Wahlenberg’s awareness of the influence of climate on vegetation did not preclude his ascribing great importance to the soil. He also considered the complicated relationship between climate and soil, noting, for instane, that certain calcareous plants of the Carpathians could be found in noncalcareous soil of the Alps and Lapland.
Wahlenberg was also conscious of the time factor in phytogeography and maintained that the present distribution of plants is due to migrations occurring at various times and originating from different sites. Many areas were once submerged and consequently were invaded by their present vegetation only after emerging from the water. The distribution in other countries of Swedish plants indicated to Wahlenberg their migration either from the south, over the Danish islands, or from the vast forests of Finland and Siberia to the northeast.
It is difficult to assess Wahlenberg’s true importance. His views on plant history were obviously influenced by Willdenow, who in his Grundriss der Kräuterkinde had stressed mountain regions (considered as former islands on an otherwise submerged earth) as centers of distribution of the plants found in lower regions. Priority for the idea of the influence of climate and geology on vegetation must be shared by Wahlenberg, Humboldt, and Buch. Their ideas, soon disseminated among younger phytogeographers, came to be considered so self-evident that few cared who had introduced them.

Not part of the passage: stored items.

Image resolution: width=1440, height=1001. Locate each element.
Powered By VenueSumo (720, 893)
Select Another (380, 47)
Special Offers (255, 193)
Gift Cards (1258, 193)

Wahlenberg had great difficulty in collaborating with other botanists. Considered odd and egocentric, he went his solitary way, isolated during his last twenty years from botany as well as from others. He never married. No student was allowed to enter the botanical garden, and in winter he forbade skating on the pond. Iron from the skates, he believed, would remain in the water when the pond thawed. His grazing cows would then ingest the iron with their water and thus, according to his homeopathic convictions, render the milk dangerous to drink.

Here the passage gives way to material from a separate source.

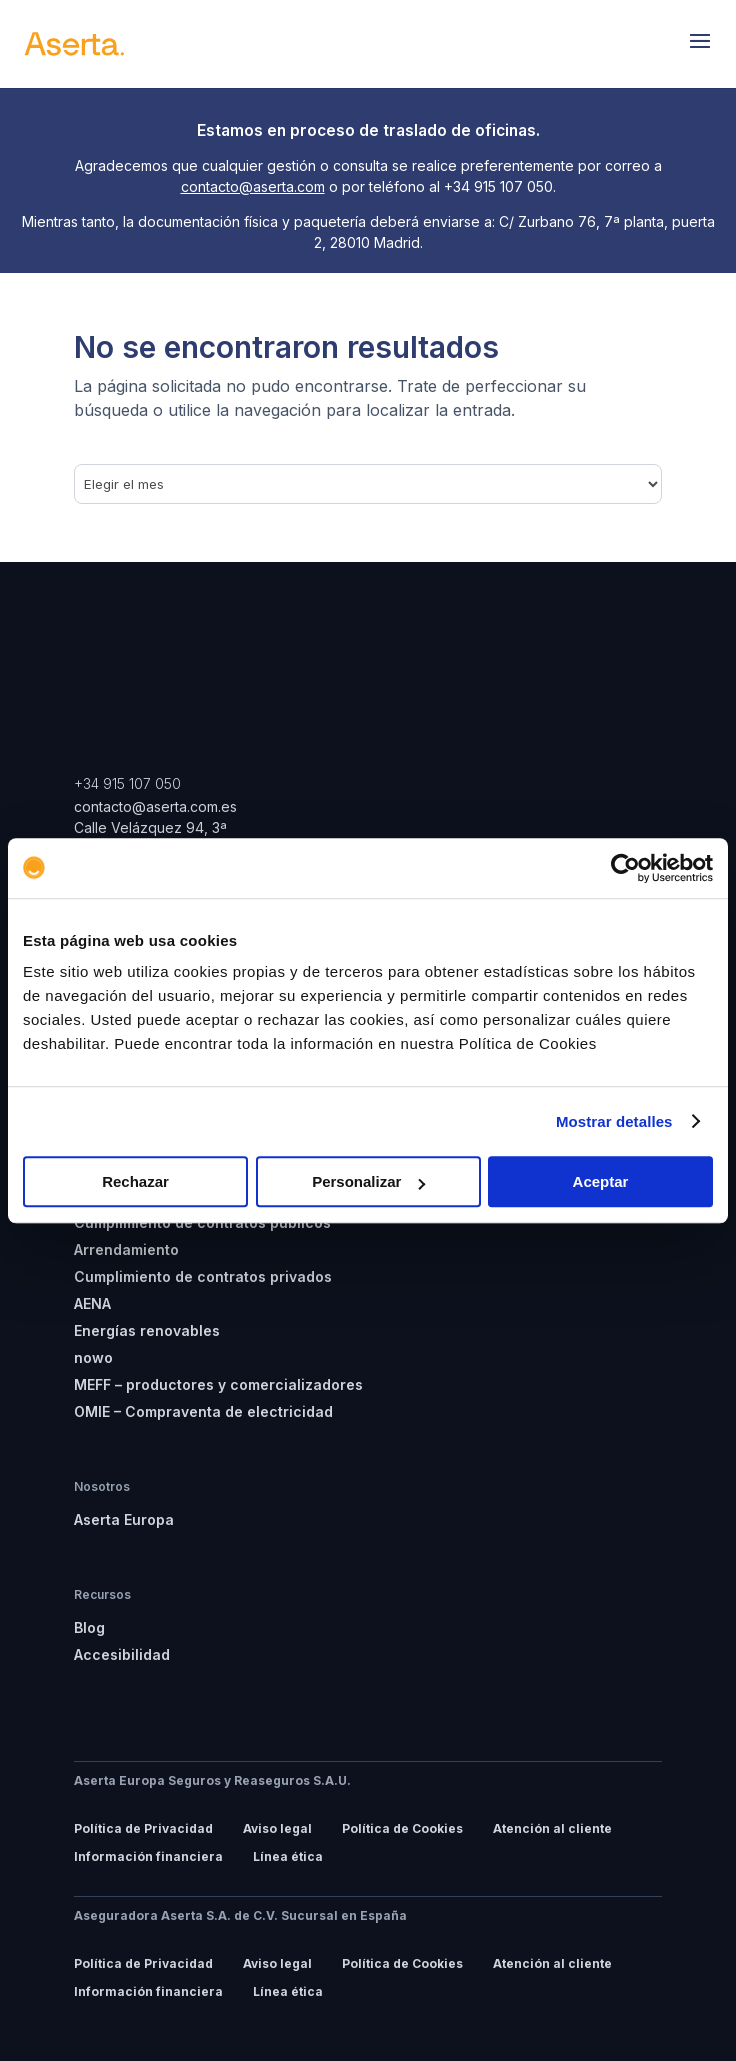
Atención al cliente (552, 1828)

I. Original Works. There is a complete list of Wahlenberg’s botanical works in T. O. B. N. Krok, Bibliotheca botanica suecana (Uppsala—Stockholm, 1925), 741–745. An MS on phytogeography is in S. Borgman, “Göran Wahlenbergs handskrift ‘Svensk växtgeografi,’” in Svensk botanisk tidskrift, 49 (1955), 337–347. Many letters and MSS are at the library of the University of Uppsala.
II. Secondary Literature. There is a bibliography by E. Wikström in Kungliga Svenska vetenskapsakademiens handlingar (1851), 431–505, with bibliography. See also H. Krook, “Den siste linnean,” in his Angår oss Linné? (Stockholm, 1971), 104–115; and “Den unge Göran Wahlenberg,” in Nationen och hembygden, 8 (1960), 188–211. Futher works are A. Engler, “Die Entwickelug der Pflanzengeographie in den letzten hundert Jahren und weitere Aufgaben derselben,” in Wissenschaftliche Beiträge zum Gedäachtniss der hundertjährigen Wiederkehr des Antritts von Alexander von Humboldt’s Reise nach Amerika (Berlin, 1899), 9–p10, 164; and S. Lindroth, in Kungliga Svenska Vetenskapsakademiens historia II (Stockholm, 1967), 424–429.